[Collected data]
——————
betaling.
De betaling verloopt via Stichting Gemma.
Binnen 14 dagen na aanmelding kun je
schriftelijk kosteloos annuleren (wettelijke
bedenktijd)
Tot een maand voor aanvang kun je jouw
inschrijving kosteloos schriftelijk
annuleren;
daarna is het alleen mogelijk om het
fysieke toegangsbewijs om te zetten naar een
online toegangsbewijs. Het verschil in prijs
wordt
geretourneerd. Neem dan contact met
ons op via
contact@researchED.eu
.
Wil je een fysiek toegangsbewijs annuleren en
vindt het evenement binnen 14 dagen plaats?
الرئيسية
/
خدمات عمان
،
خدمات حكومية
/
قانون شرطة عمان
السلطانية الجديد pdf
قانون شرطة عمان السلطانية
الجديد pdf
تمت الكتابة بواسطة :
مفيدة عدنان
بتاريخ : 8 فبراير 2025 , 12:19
——————
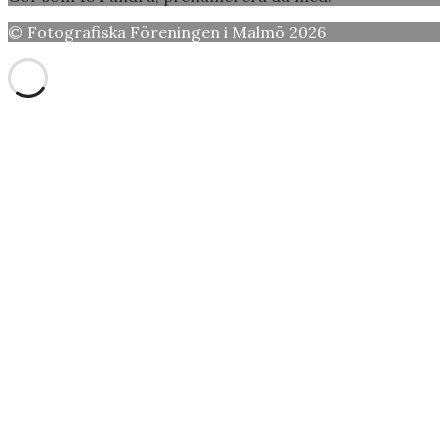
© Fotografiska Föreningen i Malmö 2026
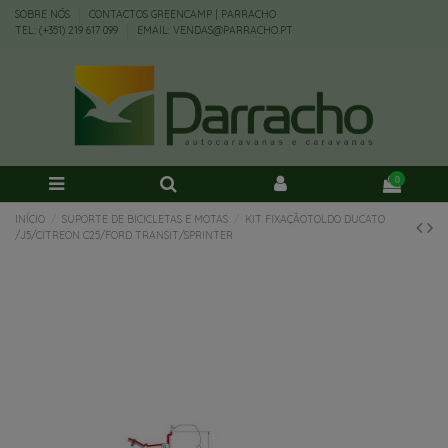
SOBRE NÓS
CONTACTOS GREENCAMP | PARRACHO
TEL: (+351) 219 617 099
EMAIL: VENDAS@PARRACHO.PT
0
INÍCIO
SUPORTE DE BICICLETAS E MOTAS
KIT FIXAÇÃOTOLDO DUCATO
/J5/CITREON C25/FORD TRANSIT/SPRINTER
——————
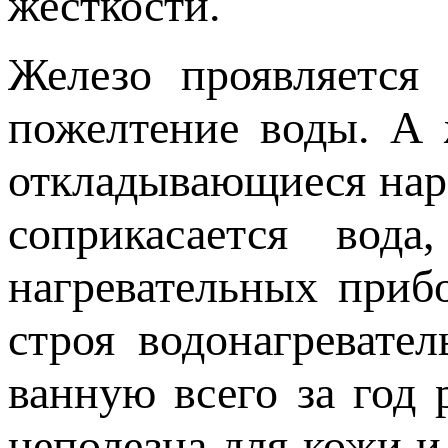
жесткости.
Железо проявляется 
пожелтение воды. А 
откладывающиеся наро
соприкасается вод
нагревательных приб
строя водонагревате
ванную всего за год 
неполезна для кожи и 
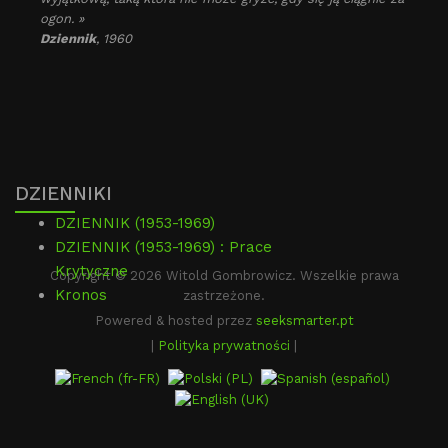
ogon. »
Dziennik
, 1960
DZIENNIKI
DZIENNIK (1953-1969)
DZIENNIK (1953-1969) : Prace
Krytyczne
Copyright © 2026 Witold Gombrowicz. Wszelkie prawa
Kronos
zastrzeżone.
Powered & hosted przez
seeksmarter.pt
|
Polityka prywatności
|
——————
PROBLEM STATEMENT:
Every line in the data above that includes the word "dagen" should be copied.

ANSWER SECTION:
Binnen 14 dagen na aanmelding kun je
vindt het evenement binnen 14 dagen plaats?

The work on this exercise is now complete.